Data supplied:
********************

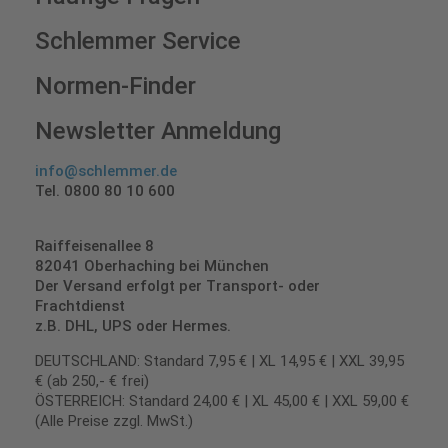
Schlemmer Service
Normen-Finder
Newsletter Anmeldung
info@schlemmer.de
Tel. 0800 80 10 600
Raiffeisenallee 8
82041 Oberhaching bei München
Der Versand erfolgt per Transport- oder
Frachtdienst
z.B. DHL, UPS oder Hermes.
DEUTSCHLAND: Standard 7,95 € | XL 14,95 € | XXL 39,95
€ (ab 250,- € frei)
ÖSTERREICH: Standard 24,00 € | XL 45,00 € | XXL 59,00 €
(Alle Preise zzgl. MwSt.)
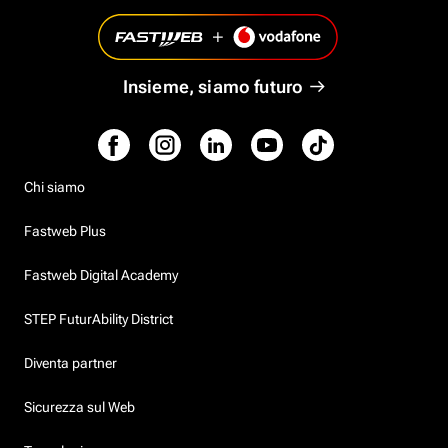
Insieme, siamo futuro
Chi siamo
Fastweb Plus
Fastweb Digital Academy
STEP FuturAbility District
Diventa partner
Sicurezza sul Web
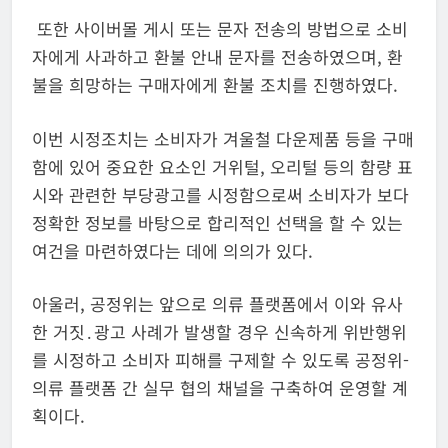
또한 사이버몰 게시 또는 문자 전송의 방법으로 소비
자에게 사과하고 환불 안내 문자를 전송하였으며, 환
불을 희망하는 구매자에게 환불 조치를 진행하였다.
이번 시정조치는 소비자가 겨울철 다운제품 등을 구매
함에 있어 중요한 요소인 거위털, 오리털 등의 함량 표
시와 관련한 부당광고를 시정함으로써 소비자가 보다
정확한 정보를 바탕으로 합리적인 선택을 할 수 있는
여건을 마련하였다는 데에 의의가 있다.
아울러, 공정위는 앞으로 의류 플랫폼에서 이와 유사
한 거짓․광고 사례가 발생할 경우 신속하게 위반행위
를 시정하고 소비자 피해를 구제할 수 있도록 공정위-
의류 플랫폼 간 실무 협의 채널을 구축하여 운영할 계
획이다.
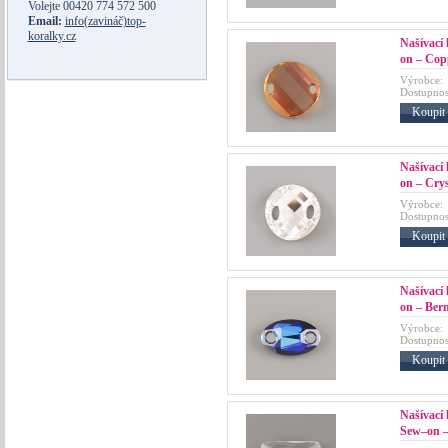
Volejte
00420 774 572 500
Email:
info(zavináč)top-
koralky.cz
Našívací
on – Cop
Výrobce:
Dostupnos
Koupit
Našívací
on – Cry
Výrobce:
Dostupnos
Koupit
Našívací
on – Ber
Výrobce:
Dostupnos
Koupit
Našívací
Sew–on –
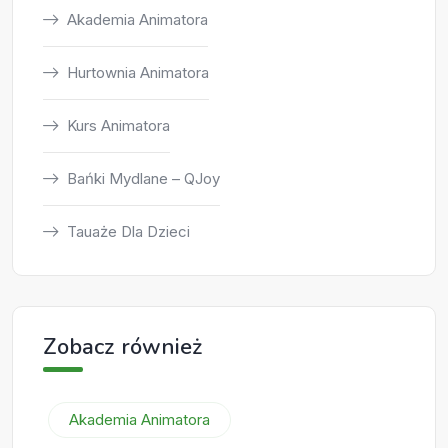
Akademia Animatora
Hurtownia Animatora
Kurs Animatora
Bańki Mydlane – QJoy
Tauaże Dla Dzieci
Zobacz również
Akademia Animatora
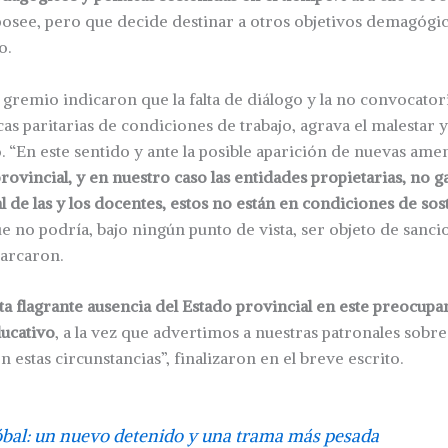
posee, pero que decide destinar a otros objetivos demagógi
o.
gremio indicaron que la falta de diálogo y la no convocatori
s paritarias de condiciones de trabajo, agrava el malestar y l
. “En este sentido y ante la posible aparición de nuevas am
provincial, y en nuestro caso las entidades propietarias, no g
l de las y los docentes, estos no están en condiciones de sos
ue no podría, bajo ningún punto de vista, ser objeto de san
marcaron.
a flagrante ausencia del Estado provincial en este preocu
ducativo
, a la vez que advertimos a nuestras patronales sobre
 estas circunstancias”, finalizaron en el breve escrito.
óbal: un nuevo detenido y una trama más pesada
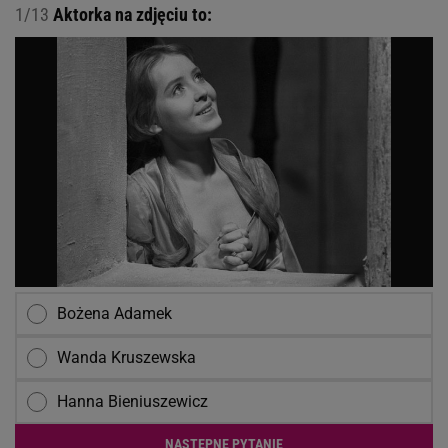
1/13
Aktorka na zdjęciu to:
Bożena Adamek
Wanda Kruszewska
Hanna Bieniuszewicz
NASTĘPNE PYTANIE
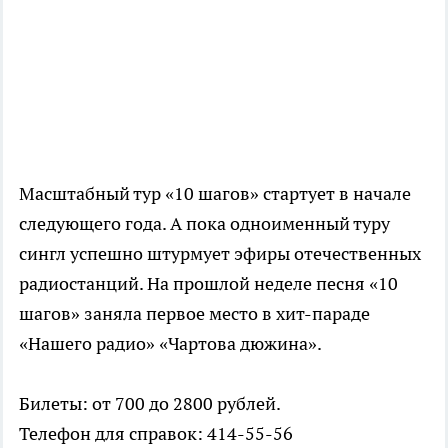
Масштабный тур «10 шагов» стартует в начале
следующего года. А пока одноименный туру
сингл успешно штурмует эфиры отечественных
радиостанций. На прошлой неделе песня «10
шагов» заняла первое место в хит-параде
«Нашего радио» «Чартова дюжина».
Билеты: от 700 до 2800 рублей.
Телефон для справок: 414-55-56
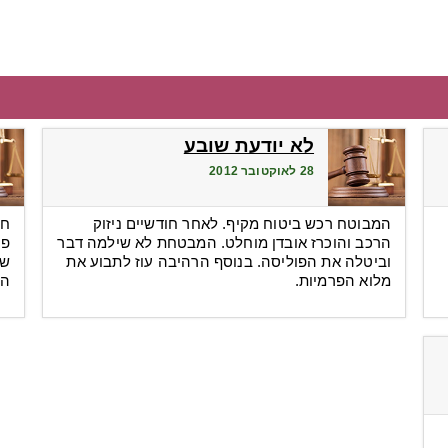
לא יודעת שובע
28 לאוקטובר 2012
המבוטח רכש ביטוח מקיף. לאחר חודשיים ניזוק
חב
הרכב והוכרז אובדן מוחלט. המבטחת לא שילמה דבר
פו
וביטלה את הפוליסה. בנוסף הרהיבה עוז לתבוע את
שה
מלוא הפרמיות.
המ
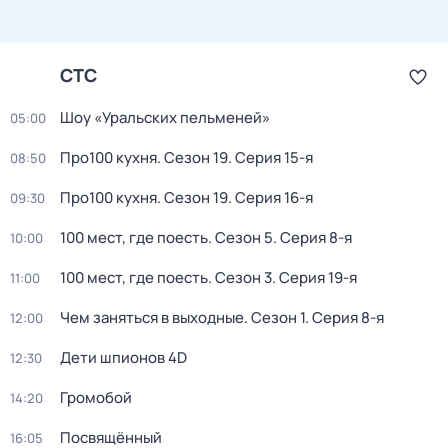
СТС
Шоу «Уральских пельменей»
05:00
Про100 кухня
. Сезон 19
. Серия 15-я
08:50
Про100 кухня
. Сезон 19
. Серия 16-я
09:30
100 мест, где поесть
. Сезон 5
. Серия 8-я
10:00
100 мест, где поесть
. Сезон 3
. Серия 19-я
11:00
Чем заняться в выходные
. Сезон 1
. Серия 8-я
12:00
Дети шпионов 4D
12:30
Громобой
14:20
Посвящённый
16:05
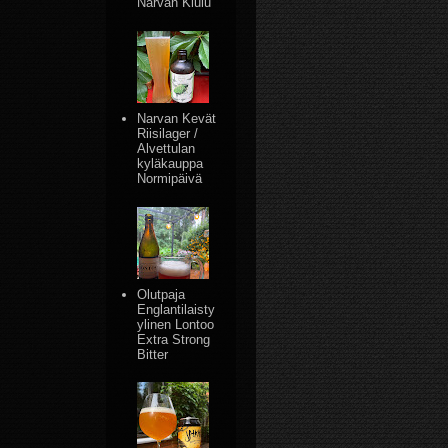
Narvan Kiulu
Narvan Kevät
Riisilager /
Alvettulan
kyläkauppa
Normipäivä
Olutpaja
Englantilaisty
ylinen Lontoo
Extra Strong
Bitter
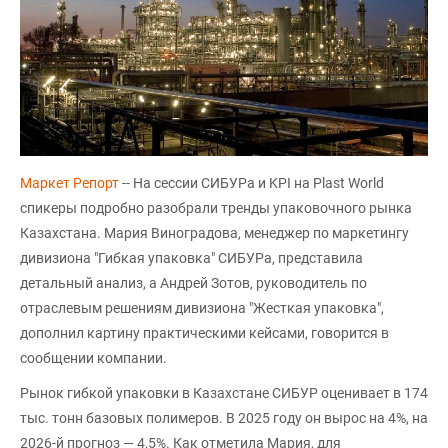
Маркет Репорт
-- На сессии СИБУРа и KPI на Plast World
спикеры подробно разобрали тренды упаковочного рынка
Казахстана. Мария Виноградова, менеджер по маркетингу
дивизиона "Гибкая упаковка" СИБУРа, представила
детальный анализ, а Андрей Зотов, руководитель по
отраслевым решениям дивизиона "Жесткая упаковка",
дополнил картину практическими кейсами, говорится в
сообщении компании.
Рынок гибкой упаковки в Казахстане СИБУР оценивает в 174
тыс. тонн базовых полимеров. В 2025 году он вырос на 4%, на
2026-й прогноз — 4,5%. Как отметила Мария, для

********************

No pictures should appear; only the lines from the first line of the records through the line with "아울러, 공정위는 앞으로 의류 플랫폼에서 이와 유사", both included, are to be restated word for word.

Schlemmer Service
Normen-Finder
Newsletter Anmeldung
info@schlemmer.de
Tel. 0800 80 10 600
Raiffeisenallee 8
82041 Oberhaching bei München
Der Versand erfolgt per Transport- oder
Frachtdienst
z.B. DHL, UPS oder Hermes.
DEUTSCHLAND: Standard 7,95 € | XL 14,95 € | XXL 39,95
€ (ab 250,- € frei)
ÖSTERREICH: Standard 24,00 € | XL 45,00 € | XXL 59,00 €
(Alle Preise zzgl. MwSt.)
Insieme, siamo futuro
Chi siamo
Fastweb Plus
Fastweb Digital Academy
STEP FuturAbility District
Diventa partner
Sicurezza sul Web
또한 사이버몰 게시 또는 문자 전송의 방법으로 소비
자에게 사과하고 환불 안내 문자를 전송하였으며, 환
불을 희망하는 구매자에게 환불 조치를 진행하였다.
이번 시정조치는 소비자가 겨울철 다운제품 등을 구매
함에 있어 중요한 요소인 거위털, 오리털 등의 함량 표
시와 관련한 부당광고를 시정함으로써 소비자가 보다
정확한 정보를 바탕으로 합리적인 선택을 할 수 있는
여건을 마련하였다는 데에 의의가 있다.
아울러, 공정위는 앞으로 의류 플랫폼에서 이와 유사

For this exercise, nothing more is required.